Again the shake of the head, so slow and slight that you could almost believe the sorrow. “Not without great risk, my prince, to myself and to you.” He turned those mild eyes on me and I felt the draw of them immediately, as if at any moment he could pull me in to drown. “There is a third way. The blood of the person who placed the curse on you.”
“Oh, I couldn’t—” The thought of that old witch unmanned me almost as much as the creature at the opera did. “The Silent Sister is too cunning and Grandmother dotes on her.”
Sageous nodded as if expecting this. “She has a twin. One whom fate may place in your path. The blood of the twin will accomplish the same goal. It will quench the spell’s fire.”
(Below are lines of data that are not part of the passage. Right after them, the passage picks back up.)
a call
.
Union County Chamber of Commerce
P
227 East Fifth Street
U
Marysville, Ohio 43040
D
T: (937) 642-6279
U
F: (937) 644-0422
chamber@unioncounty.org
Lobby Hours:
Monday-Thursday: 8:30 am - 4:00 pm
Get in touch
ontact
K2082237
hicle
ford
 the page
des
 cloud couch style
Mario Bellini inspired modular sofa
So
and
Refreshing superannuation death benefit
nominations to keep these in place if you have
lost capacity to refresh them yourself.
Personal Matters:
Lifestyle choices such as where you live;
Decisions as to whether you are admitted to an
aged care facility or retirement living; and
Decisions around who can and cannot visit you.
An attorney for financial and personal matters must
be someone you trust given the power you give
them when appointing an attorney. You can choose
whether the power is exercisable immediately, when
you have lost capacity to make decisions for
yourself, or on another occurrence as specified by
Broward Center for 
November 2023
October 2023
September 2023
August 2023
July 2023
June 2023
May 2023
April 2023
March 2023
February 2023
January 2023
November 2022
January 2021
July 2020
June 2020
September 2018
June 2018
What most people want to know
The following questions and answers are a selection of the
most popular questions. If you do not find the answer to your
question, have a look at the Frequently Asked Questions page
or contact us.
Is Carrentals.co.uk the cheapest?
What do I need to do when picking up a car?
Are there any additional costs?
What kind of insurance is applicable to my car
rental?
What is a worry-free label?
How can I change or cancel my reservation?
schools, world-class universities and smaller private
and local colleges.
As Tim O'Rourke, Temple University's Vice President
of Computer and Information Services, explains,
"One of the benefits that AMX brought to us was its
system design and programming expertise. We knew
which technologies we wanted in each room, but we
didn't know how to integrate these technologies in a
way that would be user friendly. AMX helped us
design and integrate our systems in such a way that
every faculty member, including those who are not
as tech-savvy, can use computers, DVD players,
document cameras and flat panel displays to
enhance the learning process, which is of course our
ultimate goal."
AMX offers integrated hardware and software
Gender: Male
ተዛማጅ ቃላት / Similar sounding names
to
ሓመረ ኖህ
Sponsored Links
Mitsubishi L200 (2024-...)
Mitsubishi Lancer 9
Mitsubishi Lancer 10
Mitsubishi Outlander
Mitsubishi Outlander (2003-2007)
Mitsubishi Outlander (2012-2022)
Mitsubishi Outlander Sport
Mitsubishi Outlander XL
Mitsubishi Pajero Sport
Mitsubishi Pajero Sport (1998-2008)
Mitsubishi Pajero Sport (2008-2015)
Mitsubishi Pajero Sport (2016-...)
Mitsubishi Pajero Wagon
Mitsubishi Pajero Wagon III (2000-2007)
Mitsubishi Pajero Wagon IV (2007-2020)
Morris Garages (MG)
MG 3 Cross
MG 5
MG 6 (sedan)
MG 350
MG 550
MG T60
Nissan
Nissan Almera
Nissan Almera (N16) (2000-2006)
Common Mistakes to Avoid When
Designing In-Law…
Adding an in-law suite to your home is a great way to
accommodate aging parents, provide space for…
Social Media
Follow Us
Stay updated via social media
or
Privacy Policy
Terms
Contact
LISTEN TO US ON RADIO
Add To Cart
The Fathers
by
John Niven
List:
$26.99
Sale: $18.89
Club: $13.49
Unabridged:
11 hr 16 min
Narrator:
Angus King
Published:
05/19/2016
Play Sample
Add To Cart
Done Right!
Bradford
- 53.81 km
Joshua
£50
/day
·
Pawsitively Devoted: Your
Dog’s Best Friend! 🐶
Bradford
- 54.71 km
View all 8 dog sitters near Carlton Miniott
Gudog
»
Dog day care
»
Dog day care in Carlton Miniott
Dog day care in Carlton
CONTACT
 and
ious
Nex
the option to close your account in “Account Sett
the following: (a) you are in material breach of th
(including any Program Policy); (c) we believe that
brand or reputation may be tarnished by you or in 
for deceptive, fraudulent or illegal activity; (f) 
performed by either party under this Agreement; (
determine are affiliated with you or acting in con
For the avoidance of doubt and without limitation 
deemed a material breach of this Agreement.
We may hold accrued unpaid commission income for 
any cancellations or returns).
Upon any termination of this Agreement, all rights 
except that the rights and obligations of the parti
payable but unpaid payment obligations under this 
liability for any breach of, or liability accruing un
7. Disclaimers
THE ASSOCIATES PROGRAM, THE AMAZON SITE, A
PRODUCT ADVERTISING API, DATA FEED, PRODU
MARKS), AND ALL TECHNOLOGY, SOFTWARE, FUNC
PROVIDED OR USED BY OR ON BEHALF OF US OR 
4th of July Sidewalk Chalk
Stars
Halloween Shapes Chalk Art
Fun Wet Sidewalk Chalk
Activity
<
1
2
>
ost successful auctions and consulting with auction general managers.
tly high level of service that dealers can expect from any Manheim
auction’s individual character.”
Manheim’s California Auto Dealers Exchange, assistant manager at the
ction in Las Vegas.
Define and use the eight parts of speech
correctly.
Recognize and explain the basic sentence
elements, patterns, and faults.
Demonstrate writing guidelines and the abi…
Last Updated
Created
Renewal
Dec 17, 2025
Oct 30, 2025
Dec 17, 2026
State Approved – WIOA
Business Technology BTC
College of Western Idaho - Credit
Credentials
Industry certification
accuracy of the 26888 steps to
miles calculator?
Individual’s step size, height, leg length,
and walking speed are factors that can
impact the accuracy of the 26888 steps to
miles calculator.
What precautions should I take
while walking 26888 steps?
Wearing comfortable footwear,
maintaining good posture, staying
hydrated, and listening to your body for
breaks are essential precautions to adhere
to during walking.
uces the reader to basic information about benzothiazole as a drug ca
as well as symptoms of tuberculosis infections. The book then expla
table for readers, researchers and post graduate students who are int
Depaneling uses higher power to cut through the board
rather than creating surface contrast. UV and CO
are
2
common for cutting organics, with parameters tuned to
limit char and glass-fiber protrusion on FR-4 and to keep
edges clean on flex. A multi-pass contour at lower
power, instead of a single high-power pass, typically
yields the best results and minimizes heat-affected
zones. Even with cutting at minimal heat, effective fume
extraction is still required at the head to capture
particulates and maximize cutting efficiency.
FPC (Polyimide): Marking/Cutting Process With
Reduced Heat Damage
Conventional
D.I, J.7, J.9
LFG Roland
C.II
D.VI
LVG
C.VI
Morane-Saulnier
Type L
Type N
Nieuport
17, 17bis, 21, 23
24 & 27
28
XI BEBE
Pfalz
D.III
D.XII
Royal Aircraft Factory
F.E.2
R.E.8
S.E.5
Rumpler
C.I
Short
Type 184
“A twin?” It was hard to imagine two such monsters. The blind-eye woman had always seemed so singular.
“She is named Skilfar.”
“God damn it all!” I’d heard of Skilfar. And anyone you’ve heard of is trouble. That’s bankable wisdom, that is. The Wicked Witch of the North—I’m sure I’d heard Grandmother call her that, smiling as if she’d said something clever. “Damn it all.” Killing Snorri would be hard. I’d been happy to spend his life in the blood pits against the possibility of coin. But now I knew him and it put a different shine on things. In fact, it soured the whole business of the pits. All the men there had lives, and I wasn’t sure I’d ever be able to enjoy the sport again knowing that. Life has ways of getting under your skin, spoiling your fun with too much information. Youth is truly the happiest time where we roll in the bliss of ignorance.